Champs électriques et magnétiques de très basse fréquence : il est temps d’être raisonnable

J. Lambrozo, M. Plante Environnement et Risques Santé, ERS, 2014, vol.13, n°6, pp.440-443. Bibliographie

"Les champs électriques et magnétiques seraient-ils à l’origine d’une menace invisible, mais présente partout ? Aurait-on méconnu, ou pire, caché, un cancérogène redoutable ?
Après 30 ans et plusieurs milliers de publications scientifiques, il est temps de faire le point ".

Une étude exploratoire a suggéré que les ouvrages électriques à proximité des maisons, pouvaient augmenter la probabilité de survenue des cancers chez les enfants.
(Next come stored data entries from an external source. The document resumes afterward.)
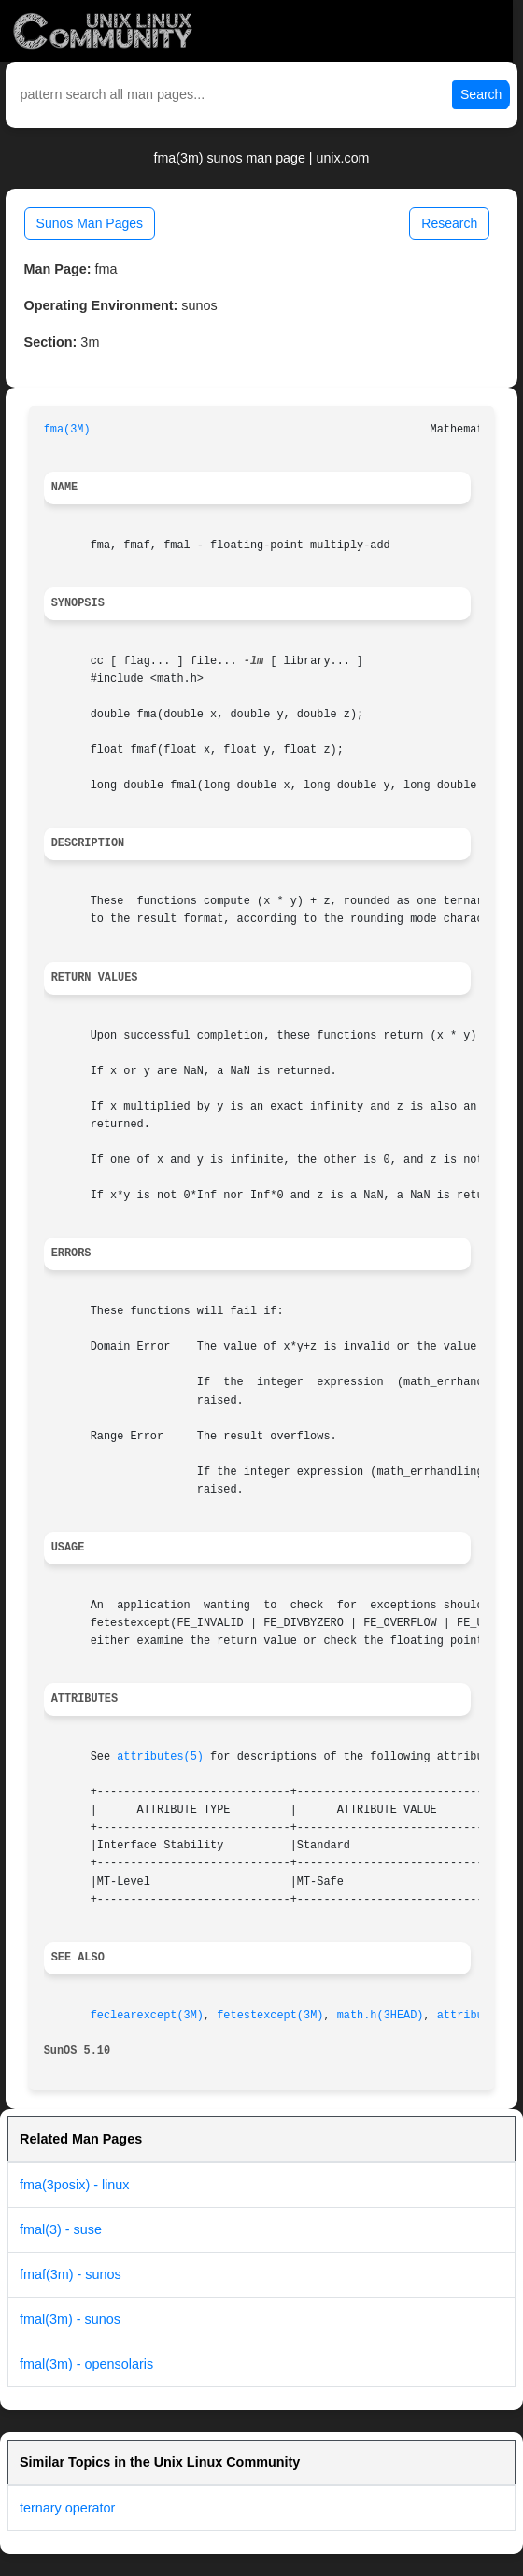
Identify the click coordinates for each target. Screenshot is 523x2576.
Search (481, 94)
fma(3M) (67, 429)
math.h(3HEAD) (380, 2015)
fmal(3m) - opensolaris (86, 2364)
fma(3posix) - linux (75, 2184)
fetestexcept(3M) (270, 2015)
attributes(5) (160, 1756)
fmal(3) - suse (61, 2229)
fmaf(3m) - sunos (70, 2274)
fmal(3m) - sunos (70, 2319)
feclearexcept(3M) (147, 2015)
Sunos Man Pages (89, 223)
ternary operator (67, 2507)
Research (449, 223)
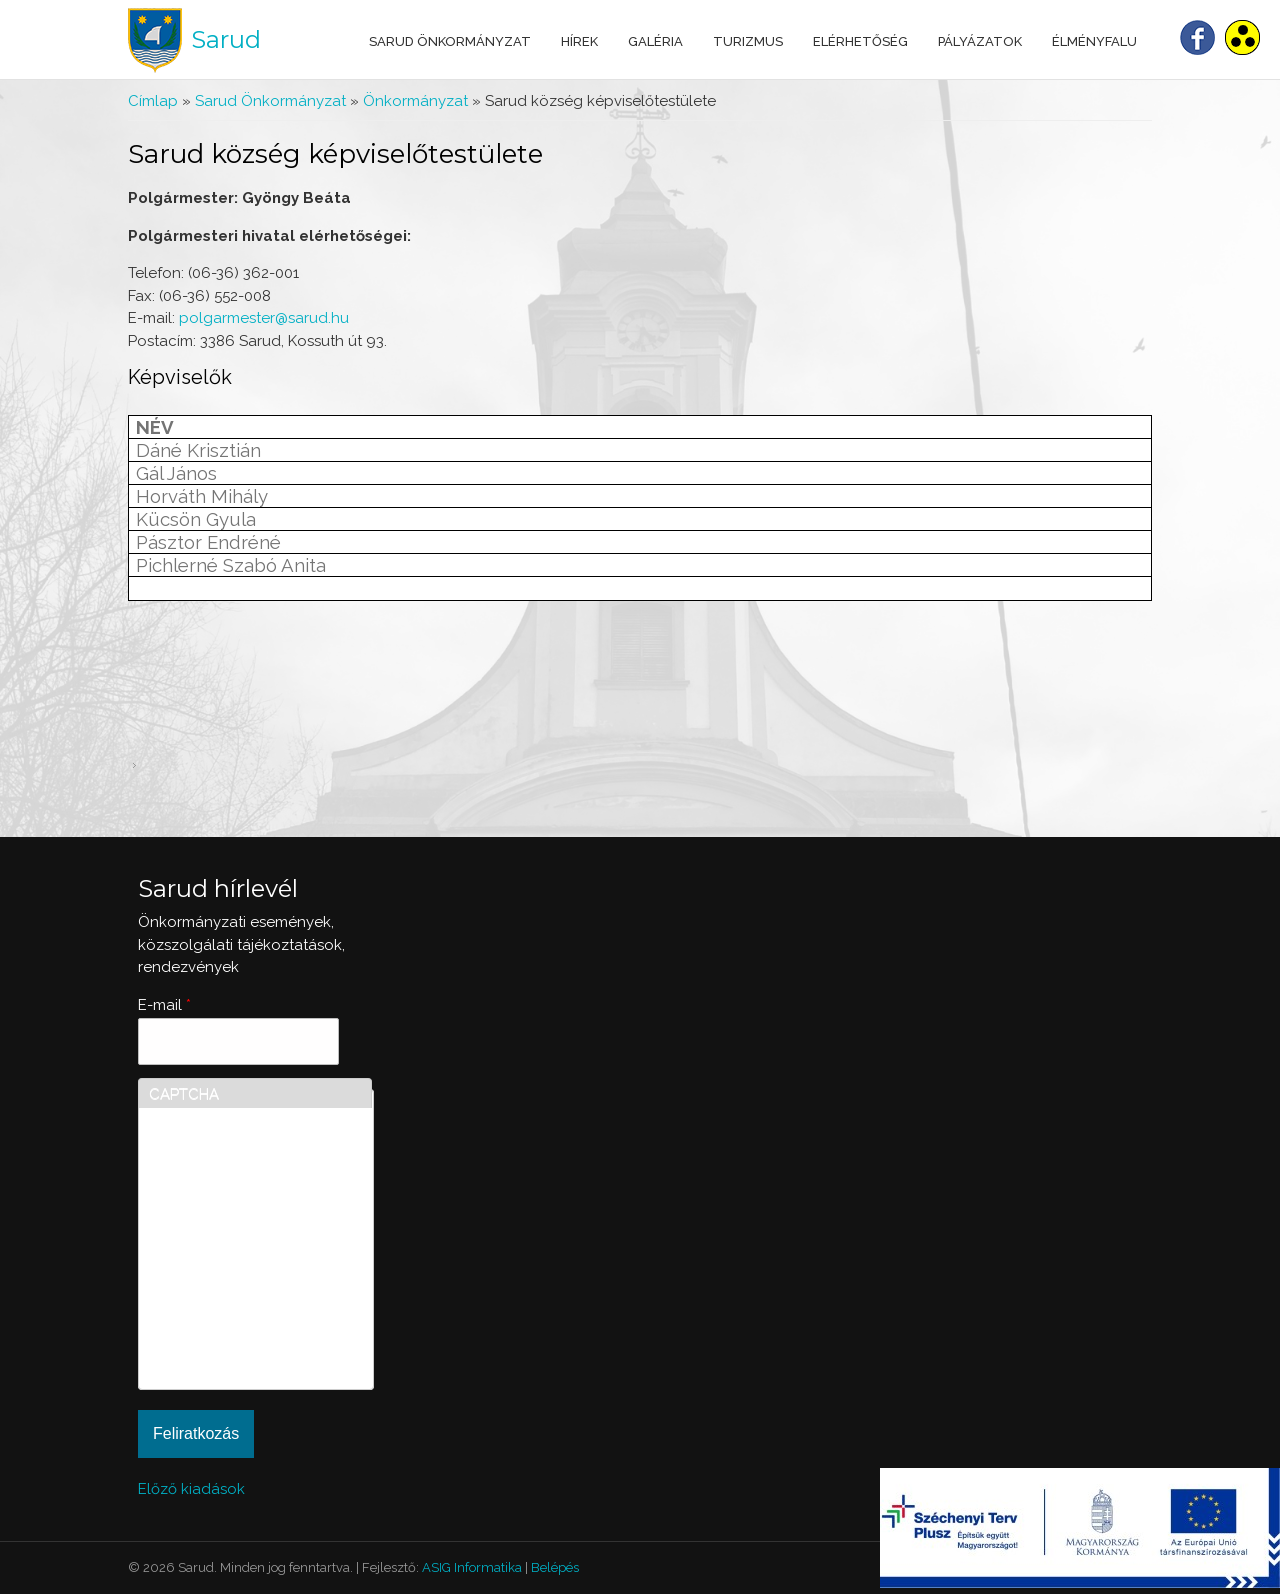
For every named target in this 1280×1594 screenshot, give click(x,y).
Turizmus (748, 41)
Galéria (655, 41)
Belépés (555, 1567)
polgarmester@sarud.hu (264, 318)
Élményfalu (1094, 41)
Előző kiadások (191, 1489)
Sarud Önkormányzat (450, 41)
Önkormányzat (415, 101)
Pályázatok (980, 41)
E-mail (164, 1005)
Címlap (153, 101)
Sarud (226, 39)
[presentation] (231, 1307)
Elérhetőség (860, 41)
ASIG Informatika (472, 1567)
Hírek (579, 41)
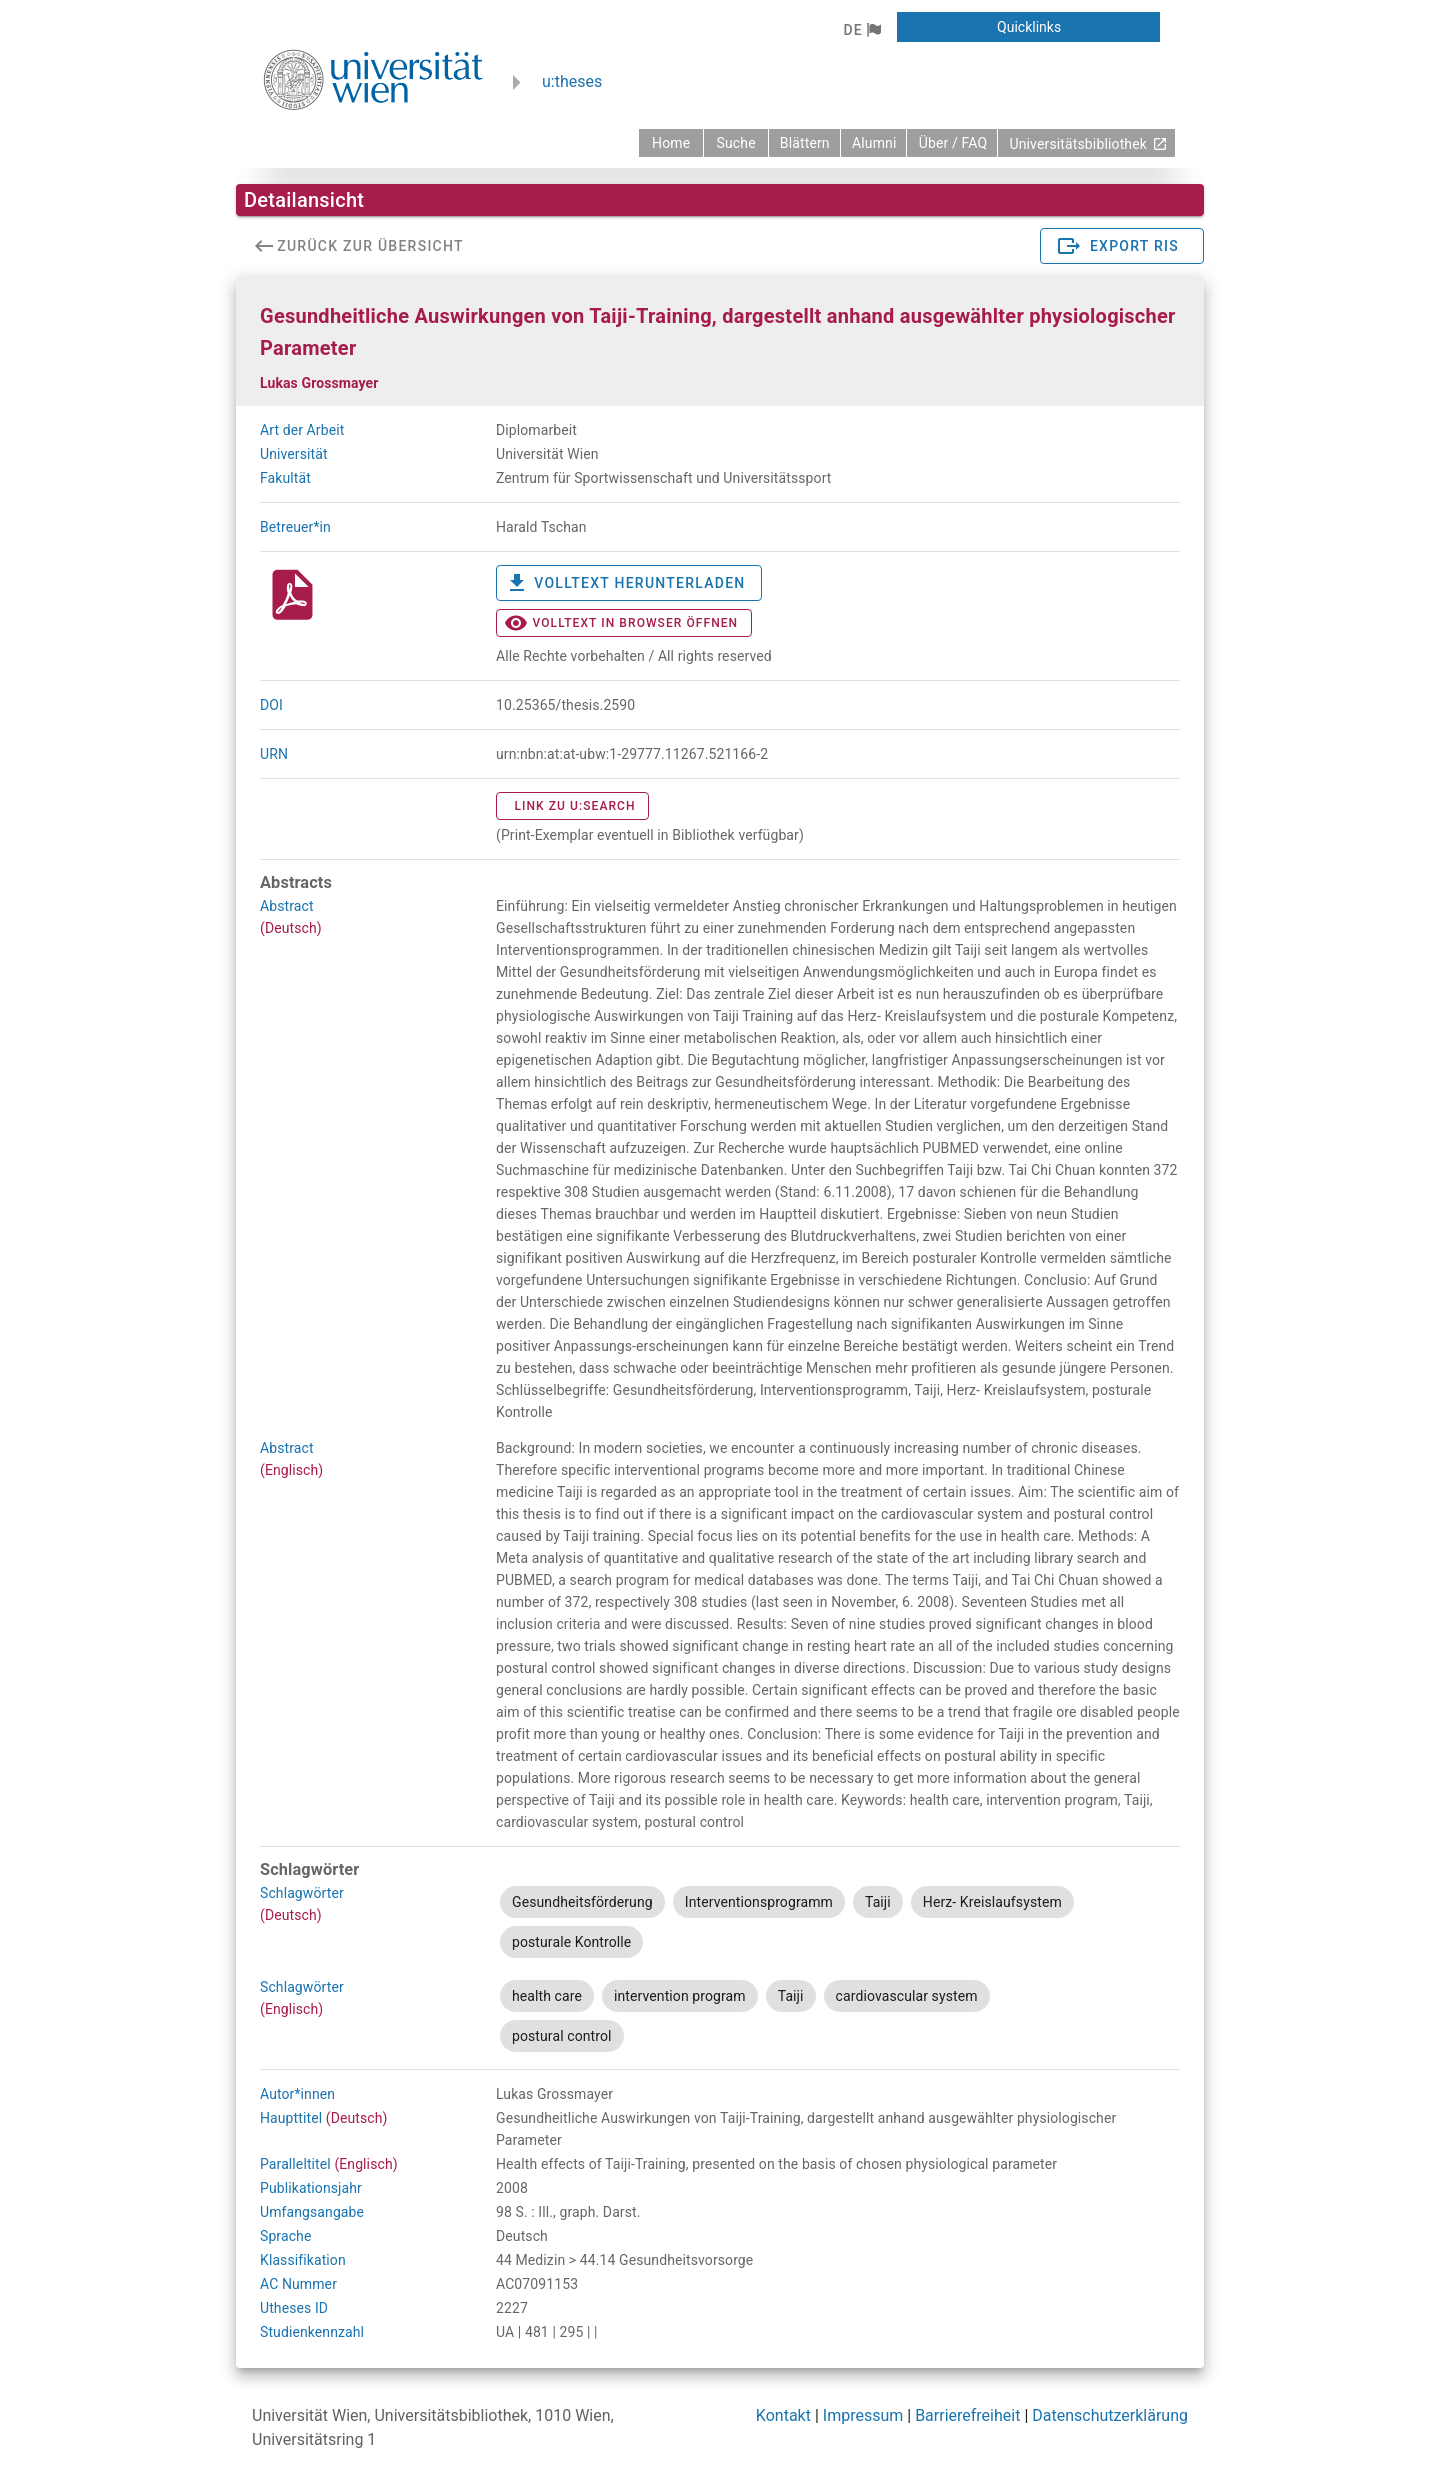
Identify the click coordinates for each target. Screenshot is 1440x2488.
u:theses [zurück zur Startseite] (572, 81)
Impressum (863, 2415)
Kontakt (783, 2415)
"Le talon d’Achille de l’épidémiologie et notamment environnementale est l’évaluation précise des expositions" et les premières expositions ont été appréciées indirectement. Or, ces approches indirectes ne sont pas forcément pertinentes car elles ne reflètent pas la réalité des expositions.
De surcroît, il faut envisager la question des biais, dont des erreurs de classification, des biais de sélection, de publication ou la non prise en compte des facteurs de confusion.
La concordance des données épidémiologiques n’implique donc pas une relation causale. C’est pourtant sur ces bases que le centre international de recherche sur le cancer (CIRC) a classé en 2002 l’exposition aux champs magnétiques comme "cancérigène possible " pour des niveaux d’exposition de l’ordre de/ou supérieurs à 0,4 µT en moyenne bien que l’Organisation mondiale de la Santé (OMS) indiquait en 2007 que les preuves épidémiologiques étaient "faibles".
D’ailleurs les plus récentes études montrent plutôt des associations qui ne sont pas statistiquement significatives ou l’absence d’association et les études prenant en compte la variabilité des expositions avec un exposimètre ont été négatives.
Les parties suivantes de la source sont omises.